• [PROBLEM DESCRIPTION]: Your answer should consist of the lines in the following data that contain "dieta".

==== DATA EXCERPTS

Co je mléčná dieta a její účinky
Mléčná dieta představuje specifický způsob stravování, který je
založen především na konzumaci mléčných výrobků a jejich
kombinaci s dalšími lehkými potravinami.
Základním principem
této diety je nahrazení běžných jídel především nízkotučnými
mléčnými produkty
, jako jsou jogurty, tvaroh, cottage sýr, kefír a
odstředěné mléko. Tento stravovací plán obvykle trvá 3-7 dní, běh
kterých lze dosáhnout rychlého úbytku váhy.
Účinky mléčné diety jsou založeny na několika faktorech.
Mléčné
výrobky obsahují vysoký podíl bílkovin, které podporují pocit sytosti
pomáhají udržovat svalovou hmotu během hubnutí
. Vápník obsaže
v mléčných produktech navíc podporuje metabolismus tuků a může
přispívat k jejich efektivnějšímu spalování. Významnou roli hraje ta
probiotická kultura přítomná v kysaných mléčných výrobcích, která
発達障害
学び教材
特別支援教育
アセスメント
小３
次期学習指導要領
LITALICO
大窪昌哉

========
==== DATA EXCERPTS

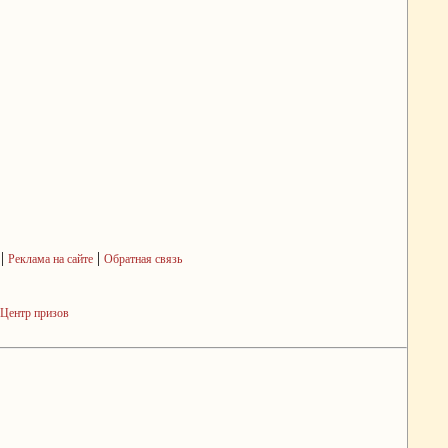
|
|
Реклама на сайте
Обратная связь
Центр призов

========

• [OUTPUT FOR THIS TASK]:
Co je mléčná dieta a její účinky
Mléčná dieta představuje specifický způsob stravování, který je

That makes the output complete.